» **WHAT YOU ARE ASKED TO DO**: Which lines of the entries below include "Dikocase"? List them all.
##### RECORDS PROVIDED
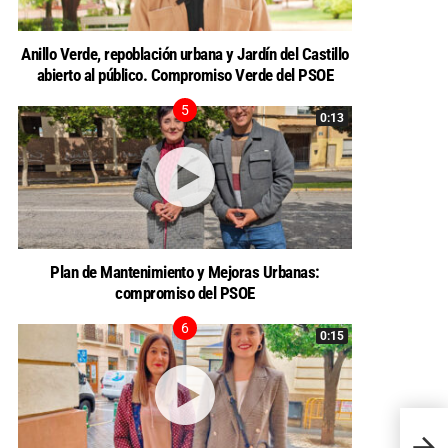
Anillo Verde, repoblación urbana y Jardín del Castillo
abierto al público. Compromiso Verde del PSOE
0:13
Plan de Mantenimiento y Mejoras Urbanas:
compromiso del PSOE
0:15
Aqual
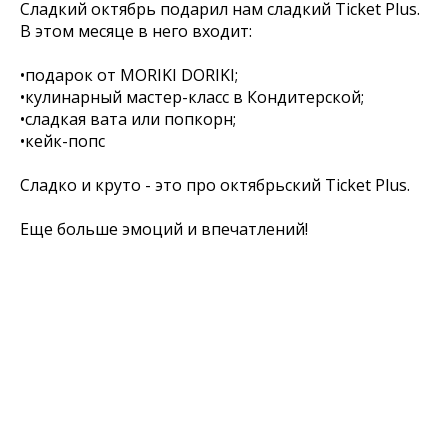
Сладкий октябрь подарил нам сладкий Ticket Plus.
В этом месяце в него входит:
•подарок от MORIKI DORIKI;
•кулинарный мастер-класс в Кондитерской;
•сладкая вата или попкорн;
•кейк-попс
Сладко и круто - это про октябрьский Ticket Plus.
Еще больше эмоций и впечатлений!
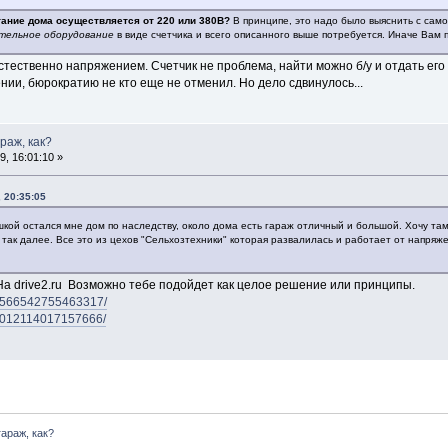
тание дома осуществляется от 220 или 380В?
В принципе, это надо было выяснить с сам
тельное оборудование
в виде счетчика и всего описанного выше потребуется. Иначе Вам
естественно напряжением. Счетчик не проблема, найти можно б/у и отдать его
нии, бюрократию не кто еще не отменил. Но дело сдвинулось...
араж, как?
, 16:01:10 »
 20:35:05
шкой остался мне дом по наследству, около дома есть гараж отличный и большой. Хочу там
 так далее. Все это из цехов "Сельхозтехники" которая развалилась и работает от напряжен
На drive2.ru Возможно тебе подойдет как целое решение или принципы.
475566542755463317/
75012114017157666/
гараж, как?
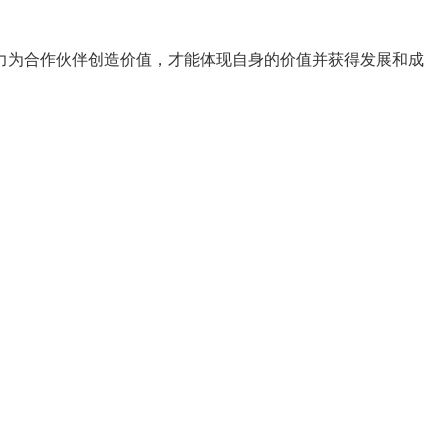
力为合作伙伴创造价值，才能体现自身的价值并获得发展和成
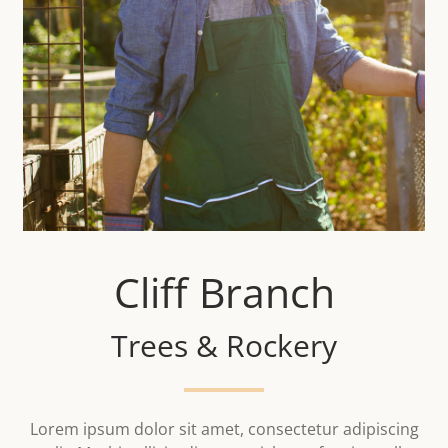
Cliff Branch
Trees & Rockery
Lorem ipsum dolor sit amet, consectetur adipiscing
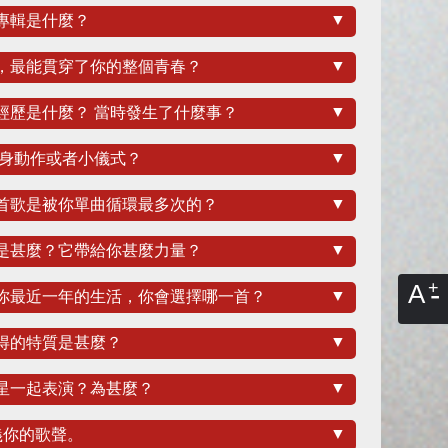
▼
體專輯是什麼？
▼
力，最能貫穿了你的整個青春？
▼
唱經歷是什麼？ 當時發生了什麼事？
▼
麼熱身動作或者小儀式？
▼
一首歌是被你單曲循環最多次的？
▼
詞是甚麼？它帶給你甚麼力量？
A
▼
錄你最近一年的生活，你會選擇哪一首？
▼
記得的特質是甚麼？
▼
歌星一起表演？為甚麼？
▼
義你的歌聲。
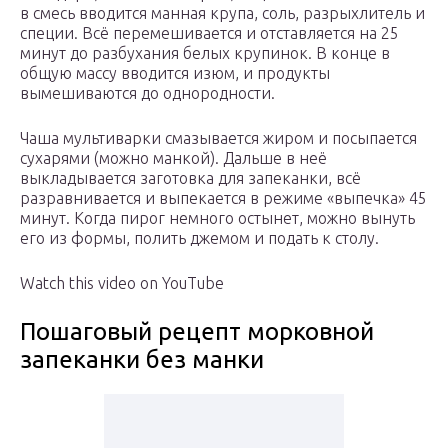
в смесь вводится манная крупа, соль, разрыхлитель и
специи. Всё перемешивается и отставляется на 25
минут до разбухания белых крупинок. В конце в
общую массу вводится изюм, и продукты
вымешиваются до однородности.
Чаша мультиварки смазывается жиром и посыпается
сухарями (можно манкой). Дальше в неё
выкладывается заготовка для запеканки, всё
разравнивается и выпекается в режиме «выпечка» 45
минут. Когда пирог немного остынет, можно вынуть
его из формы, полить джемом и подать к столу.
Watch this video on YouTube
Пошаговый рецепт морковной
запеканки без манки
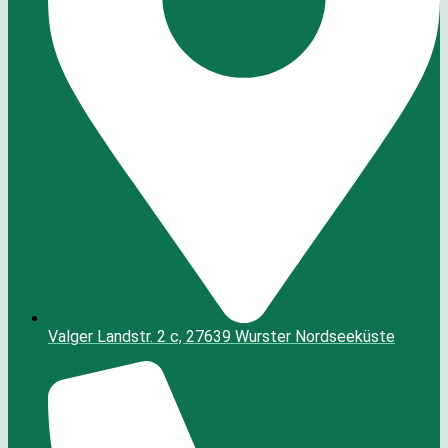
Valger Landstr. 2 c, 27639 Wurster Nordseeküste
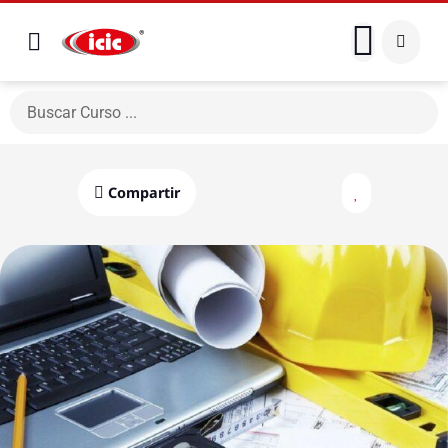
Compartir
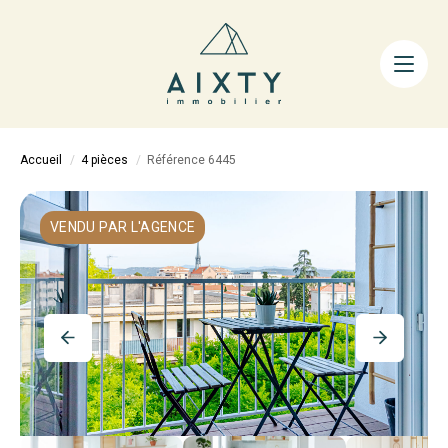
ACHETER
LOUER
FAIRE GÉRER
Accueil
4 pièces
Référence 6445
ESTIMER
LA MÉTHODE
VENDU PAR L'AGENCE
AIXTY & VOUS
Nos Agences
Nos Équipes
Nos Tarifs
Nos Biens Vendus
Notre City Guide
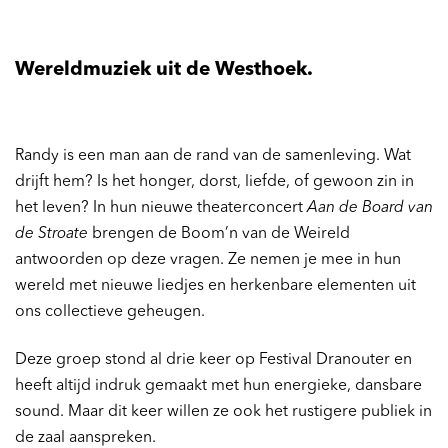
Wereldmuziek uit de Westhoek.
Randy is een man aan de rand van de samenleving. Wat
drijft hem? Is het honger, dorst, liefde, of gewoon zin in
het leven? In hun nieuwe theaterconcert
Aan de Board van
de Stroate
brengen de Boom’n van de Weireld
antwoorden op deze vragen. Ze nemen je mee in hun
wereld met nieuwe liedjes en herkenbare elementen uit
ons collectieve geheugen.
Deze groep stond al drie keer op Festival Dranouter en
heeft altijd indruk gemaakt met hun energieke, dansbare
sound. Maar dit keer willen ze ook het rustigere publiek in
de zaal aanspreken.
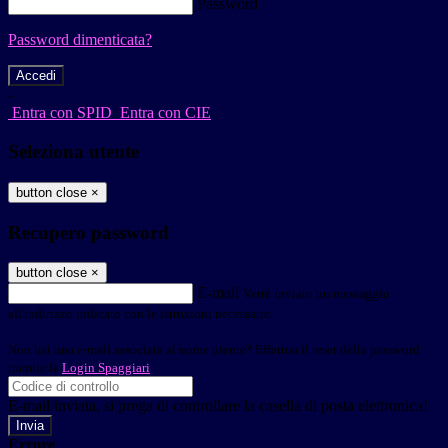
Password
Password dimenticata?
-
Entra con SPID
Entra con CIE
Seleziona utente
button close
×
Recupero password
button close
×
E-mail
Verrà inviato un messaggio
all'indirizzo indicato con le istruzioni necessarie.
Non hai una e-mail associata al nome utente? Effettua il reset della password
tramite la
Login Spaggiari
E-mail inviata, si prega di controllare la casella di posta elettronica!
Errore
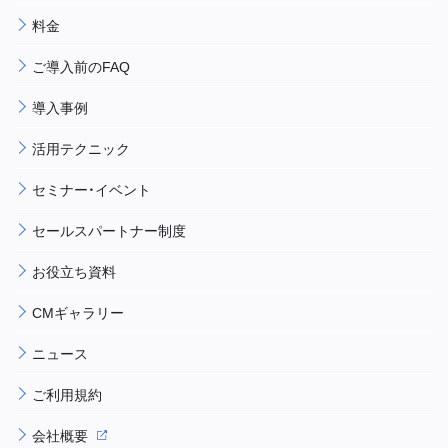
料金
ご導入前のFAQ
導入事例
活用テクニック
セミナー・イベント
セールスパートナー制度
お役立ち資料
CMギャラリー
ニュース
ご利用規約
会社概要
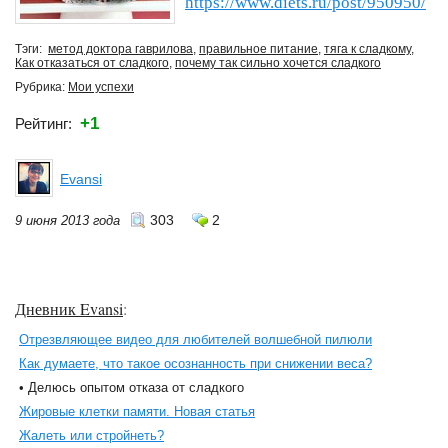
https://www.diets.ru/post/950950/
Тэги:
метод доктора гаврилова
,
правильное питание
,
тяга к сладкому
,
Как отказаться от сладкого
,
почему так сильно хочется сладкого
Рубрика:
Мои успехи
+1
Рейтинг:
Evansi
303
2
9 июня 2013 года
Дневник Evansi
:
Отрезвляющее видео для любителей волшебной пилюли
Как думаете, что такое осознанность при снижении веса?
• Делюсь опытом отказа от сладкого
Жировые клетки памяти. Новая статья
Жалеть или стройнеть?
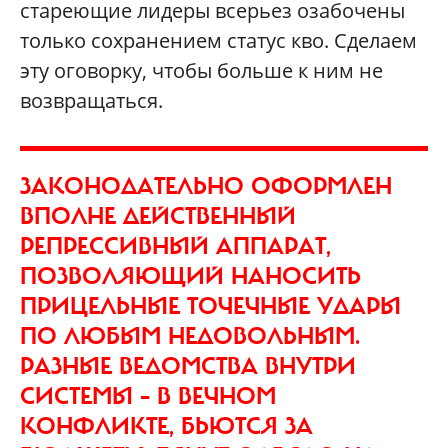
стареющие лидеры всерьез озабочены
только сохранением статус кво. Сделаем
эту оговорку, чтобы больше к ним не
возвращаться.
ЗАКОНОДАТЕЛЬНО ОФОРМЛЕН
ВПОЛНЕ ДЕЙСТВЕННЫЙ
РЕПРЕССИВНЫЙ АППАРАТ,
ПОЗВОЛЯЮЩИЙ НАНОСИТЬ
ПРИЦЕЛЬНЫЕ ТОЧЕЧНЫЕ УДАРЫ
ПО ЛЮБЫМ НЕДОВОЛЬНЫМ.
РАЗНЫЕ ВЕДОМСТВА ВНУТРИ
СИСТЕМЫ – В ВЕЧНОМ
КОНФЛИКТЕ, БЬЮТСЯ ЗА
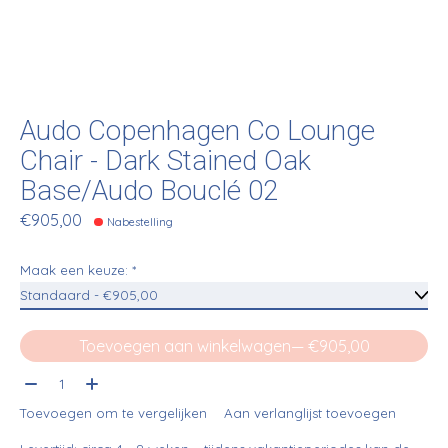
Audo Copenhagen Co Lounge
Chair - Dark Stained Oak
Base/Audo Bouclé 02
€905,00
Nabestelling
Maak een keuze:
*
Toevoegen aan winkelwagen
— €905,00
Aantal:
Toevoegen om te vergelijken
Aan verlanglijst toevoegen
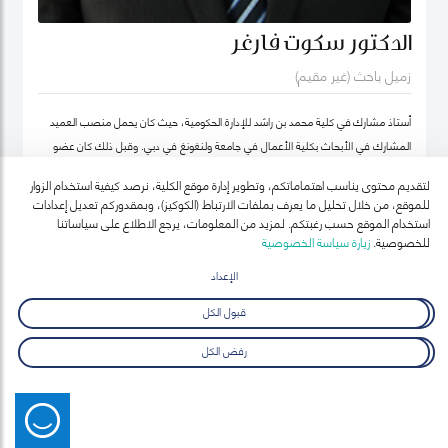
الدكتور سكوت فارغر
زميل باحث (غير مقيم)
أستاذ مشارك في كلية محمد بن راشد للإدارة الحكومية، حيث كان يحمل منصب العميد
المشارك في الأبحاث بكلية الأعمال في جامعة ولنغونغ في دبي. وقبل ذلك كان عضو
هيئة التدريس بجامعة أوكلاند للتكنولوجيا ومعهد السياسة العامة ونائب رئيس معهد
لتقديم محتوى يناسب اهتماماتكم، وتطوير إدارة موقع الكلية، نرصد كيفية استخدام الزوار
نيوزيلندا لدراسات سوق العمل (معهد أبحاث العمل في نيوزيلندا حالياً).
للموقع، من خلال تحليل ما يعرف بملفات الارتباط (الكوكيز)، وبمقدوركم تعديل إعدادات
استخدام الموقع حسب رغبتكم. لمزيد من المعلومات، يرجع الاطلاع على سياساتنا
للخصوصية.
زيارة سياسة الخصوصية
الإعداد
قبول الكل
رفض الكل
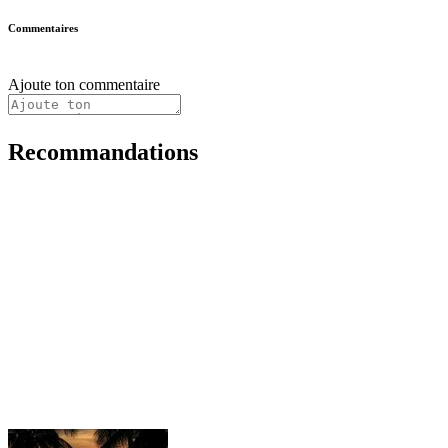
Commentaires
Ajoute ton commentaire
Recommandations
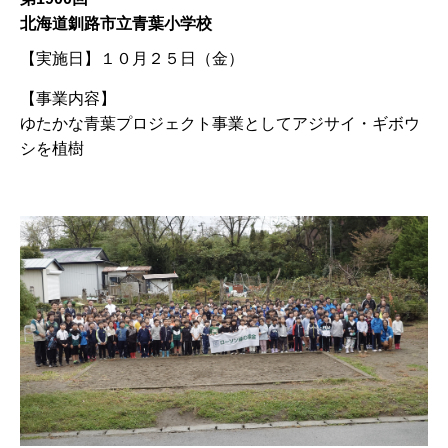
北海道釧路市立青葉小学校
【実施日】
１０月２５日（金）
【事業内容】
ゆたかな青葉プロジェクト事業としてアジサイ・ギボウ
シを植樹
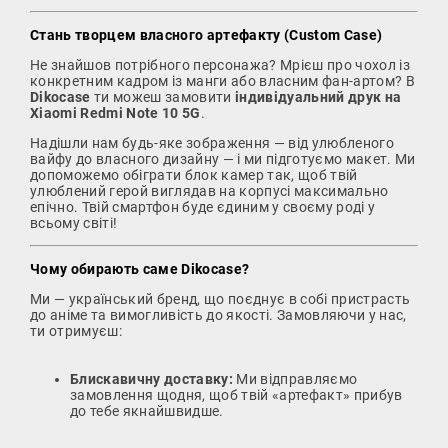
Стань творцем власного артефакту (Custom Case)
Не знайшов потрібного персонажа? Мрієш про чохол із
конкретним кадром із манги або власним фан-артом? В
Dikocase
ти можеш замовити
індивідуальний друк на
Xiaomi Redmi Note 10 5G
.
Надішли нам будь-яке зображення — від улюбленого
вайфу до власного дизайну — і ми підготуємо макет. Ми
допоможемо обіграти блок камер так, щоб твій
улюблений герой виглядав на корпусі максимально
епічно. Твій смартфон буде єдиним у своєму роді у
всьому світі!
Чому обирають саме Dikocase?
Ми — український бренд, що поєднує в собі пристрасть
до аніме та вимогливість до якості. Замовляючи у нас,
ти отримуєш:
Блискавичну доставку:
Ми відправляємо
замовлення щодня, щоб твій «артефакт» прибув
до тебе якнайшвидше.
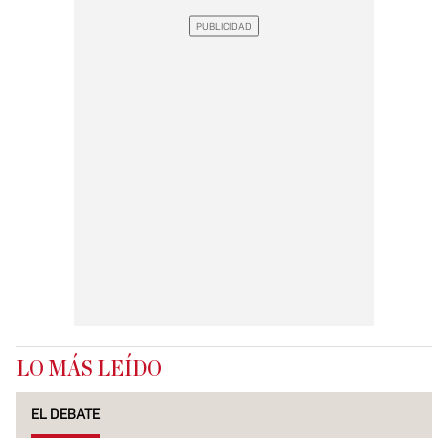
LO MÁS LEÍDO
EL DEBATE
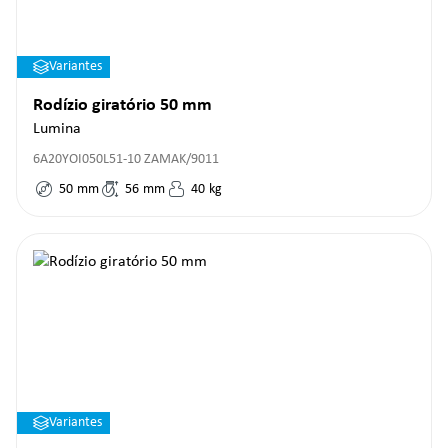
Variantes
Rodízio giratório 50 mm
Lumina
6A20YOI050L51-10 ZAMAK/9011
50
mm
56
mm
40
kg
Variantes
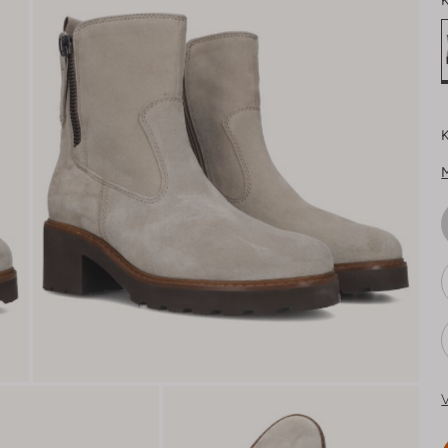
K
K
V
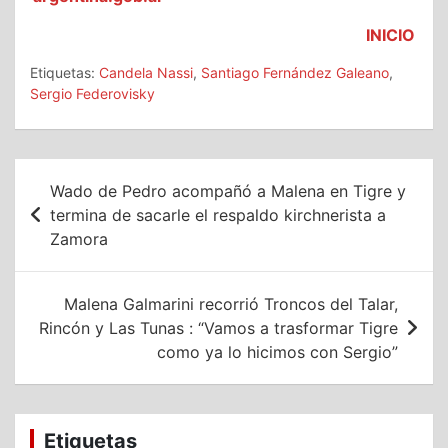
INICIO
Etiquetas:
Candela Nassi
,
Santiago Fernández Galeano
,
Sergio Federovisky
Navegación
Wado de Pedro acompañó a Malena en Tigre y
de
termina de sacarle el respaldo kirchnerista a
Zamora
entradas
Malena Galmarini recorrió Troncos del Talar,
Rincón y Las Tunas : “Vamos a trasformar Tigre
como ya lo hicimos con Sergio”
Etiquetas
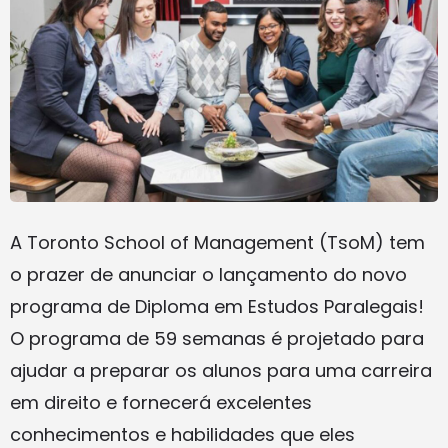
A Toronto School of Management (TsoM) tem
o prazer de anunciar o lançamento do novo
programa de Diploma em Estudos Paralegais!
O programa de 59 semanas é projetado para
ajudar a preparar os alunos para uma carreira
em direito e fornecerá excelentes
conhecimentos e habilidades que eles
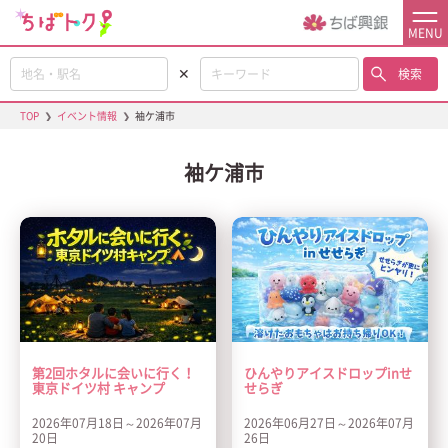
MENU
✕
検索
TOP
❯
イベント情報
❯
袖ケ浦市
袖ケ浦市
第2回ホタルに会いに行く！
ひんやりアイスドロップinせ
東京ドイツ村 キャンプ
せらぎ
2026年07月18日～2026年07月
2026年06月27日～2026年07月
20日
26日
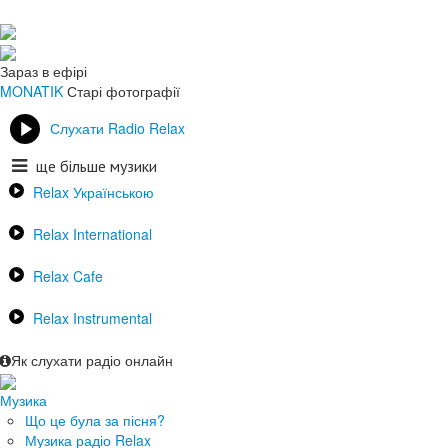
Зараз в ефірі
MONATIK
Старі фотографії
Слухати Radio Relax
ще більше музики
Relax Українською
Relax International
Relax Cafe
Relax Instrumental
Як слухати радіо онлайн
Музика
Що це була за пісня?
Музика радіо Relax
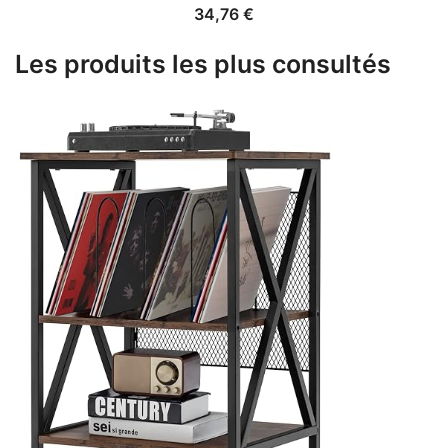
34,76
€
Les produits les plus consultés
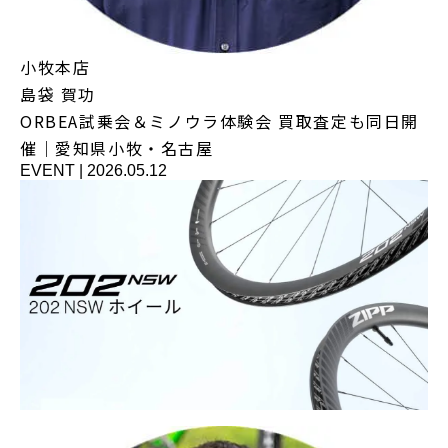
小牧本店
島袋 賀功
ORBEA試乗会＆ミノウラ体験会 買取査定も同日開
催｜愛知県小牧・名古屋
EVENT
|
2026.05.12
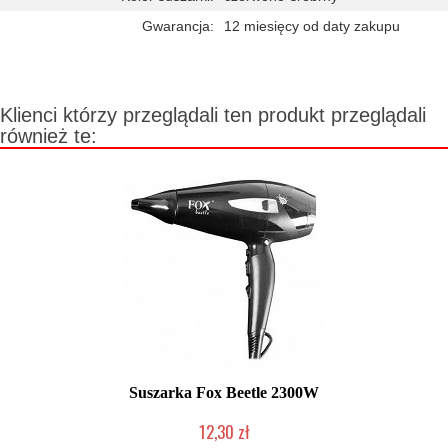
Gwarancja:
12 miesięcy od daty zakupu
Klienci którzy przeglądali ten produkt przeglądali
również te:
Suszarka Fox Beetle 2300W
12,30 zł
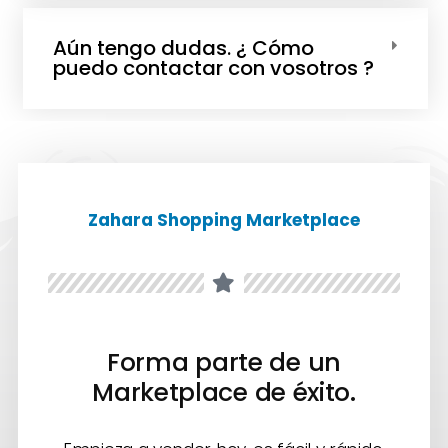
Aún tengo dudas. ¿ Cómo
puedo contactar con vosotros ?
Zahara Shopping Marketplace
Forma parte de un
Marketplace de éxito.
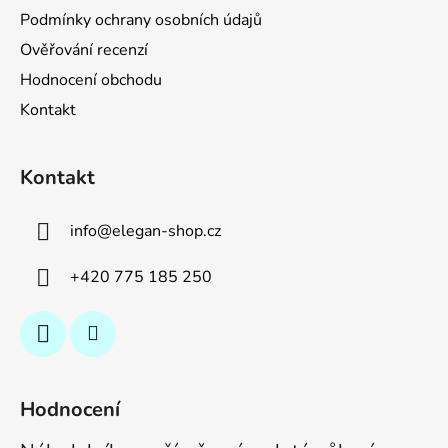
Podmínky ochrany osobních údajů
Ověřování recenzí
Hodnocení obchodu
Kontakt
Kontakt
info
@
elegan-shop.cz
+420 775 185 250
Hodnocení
##########
» **PROBLEM SOLUTION**:
Dikocase
Чому обирають саме Dikocase?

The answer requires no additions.